DataEncoderDecoder
The DataEncoderDecoder gem allows you to encode or decode data in selected columns using a variety of standard techniques, including Base64, Hex, and AES encryption. You can transform values in-place or create new output columns with a prefix or suffix.
The DataEncoderDecoder gem has a corresponding interactive gem example. See Interactive gem examples to learn how to run sample pipelines for this and other gems.
Input and Output
The DataEncoderDecoder gem accepts the following input and output.
| Port | Description |
|---|---|
| in0 | Input dataset containing one or more string or binary columns to encode or decode. |
| out | Output dataset with transformed values. Output columns depend on the transformed column option. |
Parameters
Configure the DataEncoderDecoder gem using the following parameters.
| Parameter | Description |
|---|---|
| Select columns to encode/decode | One or more columns to apply the transformation to. |
| Select encode/decode option | The encoding or decoding method to apply. See Encode/Decode methods. |
| Transformed column options | Choose how the output should be written. See Transformed column options. |
Encode/Decode methods
Choose from the following methods:
base64
Encodes the selected column(s) using Base64.
unbase64
Decodes Base64-encoded column values.
hex
Encodes the selected column(s) into hexadecimal format.
unhex
Decodes hexadecimal-encoded values.
encode
Encodes the string column(s) using a specified character set.
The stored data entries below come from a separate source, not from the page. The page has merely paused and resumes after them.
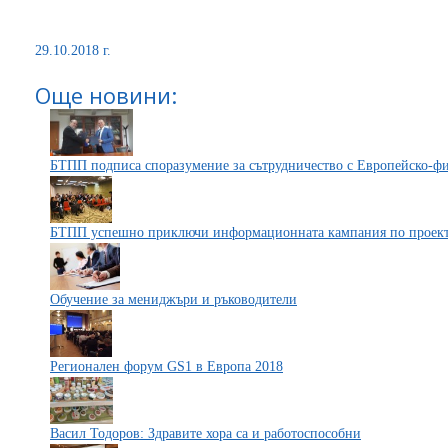
29.10.2018 г.
Още новини:
БТПП подписа споразумение за сътрудничество с Европейско-ф
БТПП успешно приключи информационната кампания по про
Обучение за мениджъри и ръководители
Регионален форум GS1 в Европа 2018
Васил Тодоров: Здравите хора са и работоспособни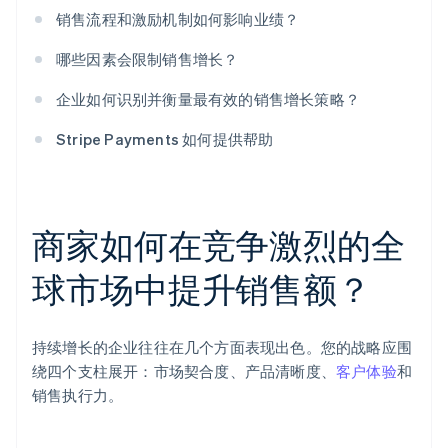
销售流程和激励机制如何影响业绩？
哪些因素会限制销售增长？
企业如何识别并衡量最有效的销售增长策略？
Stripe Payments 如何提供帮助
商家如何在竞争激烈的全
球市场中提升销售额？
持续增长的企业往往在几个方面表现出色。您的战略应围
绕四个支柱展开：市场契合度、产品清晰度、
客户体验
和
销售执行力。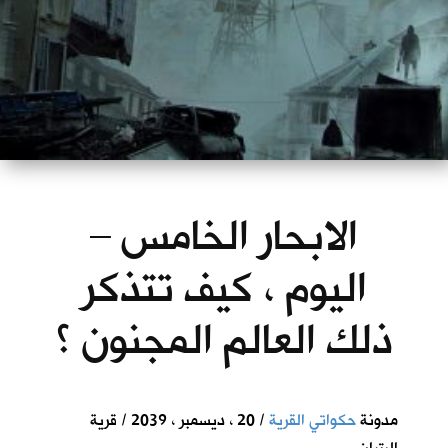
الابحار الخامس –
اليوم ، كيف تتذكر
ذلك العالم المجنون ؟
مدونة
حكواتي القرية
/ 20 ، ديسمبر ، 2039 / قرية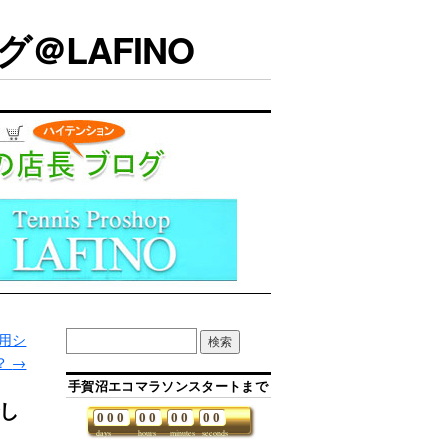
＠LAFINO
事用シ
？
→
手賀沼エコマラソンスタートまで
でし
0
0
0
0
0
0
0
0
0
days
hours
minutes
seconds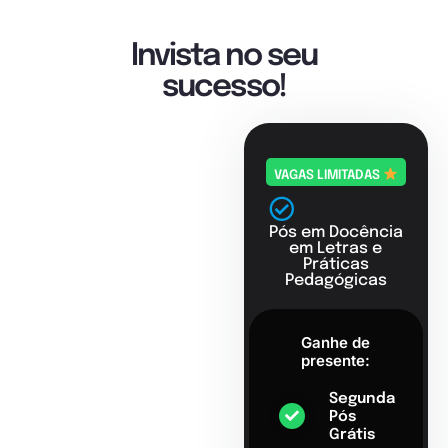
Invista no seu
sucesso!
VAGAS LIMITADAS
Pós em Docência
em Letras e
Práticas
Pedagógicas
Ganhe de
presente:
Segunda
Pós
Grátis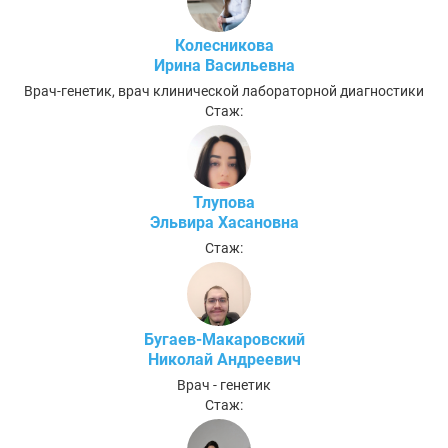
Колесникова
Ирина Васильевна
Врач-генетик, врач клинической лабораторной диагностики
Стаж:
Тлупова
Эльвира Хасановна
Стаж:
Бугаев-Макаровский
Николай Андреевич
Врач - генетик
Стаж: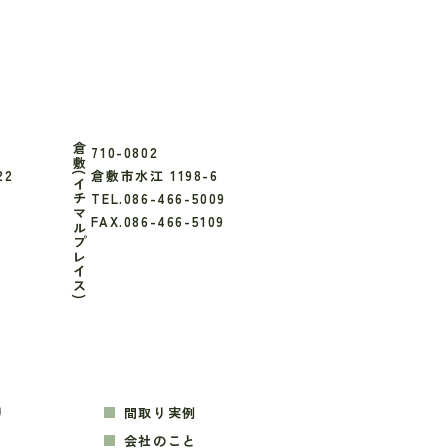
倉敷(イチマルプレイス)
710-0802
22
倉敷市水江 1198-6
TEL.086-466-5009
FAX.086-466-5109
り
間取り実例
会社のこと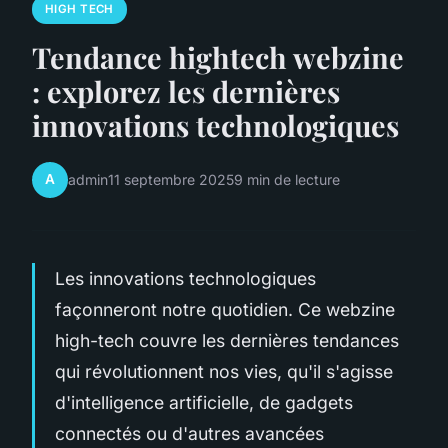
HIGH TECH
Tendance hightech webzine
: explorez les dernières
innovations technologiques
A
admin
11 septembre 2025
9 min de lecture
Les innovations technologiques
façonneront notre quotidien. Ce webzine
high-tech couvre les dernières tendances
qui révolutionnent nos vies, qu'il s'agisse
d'intelligence artificielle, de gadgets
connectés ou d'autres avancées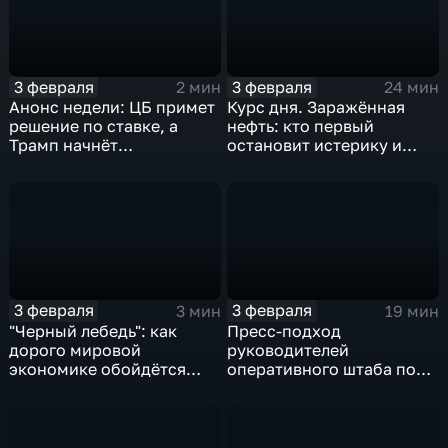
3 февраля
3 февраля
2 мин
24 мин
Анонс недели: ЦБ примет
Курс дня. Заражённая
решение по ставке, а
нефть: кто первый
Трамп начнёт
остановит истерику и
предвыборную гонку
почему ОПЕК лучше не
вмешиваться
3 февраля
3 февраля
3 мин
19 мин
"Черный лебедь": как
Пресс-подход
дорого мировой
руководителей
экономике обойдётся
оперативного штаба по
изоляция Поднебесной
борьбе с коронавирусом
- Charset: Character set to use, such as
UTF-8.
decode
Decodes the string column(s) using a specified character set.
- Charset: Character set to use, such as
UTF-8.
aes_encrypt
Encrypts the selected column(s) using AES encryption.
- Secret scope: The name of the Databricks secret scope.
- Secret key: The key name within the scope that stores the encryption key.
- Mode: AES encryption mode to use.
GCMCBCEBC
- (Optional) AAD scope and key: For GCM mode, you can specify Databricks scope and key for the AAD.
- (Optional) Initialization vector scope and key: For CBC mode, specify a Databricks secret scope and key for the IV.
Transformed column options
- Substitute the new columns in place: Replaces the original column(s) with the transformed values.
- Add new columns with a prefix/suffix attached: Adds a new column for each transformed input column, appending a prefix or suffix to the name.
Example
Assume you have the following dataset:
| ID | Message |
|---|---|
| 1 | Hello world! |
| 2 | Prophecy |
Using the base64 method, adding new columns with the suffix _encoded, the output would be:
| ID | Message | Message_encoded |
|---|---|---|
| 1 | Hello world! | SGVsbG8gd29ybGQh |
| 2 | Prophecy | UHJvcGhlY3k= |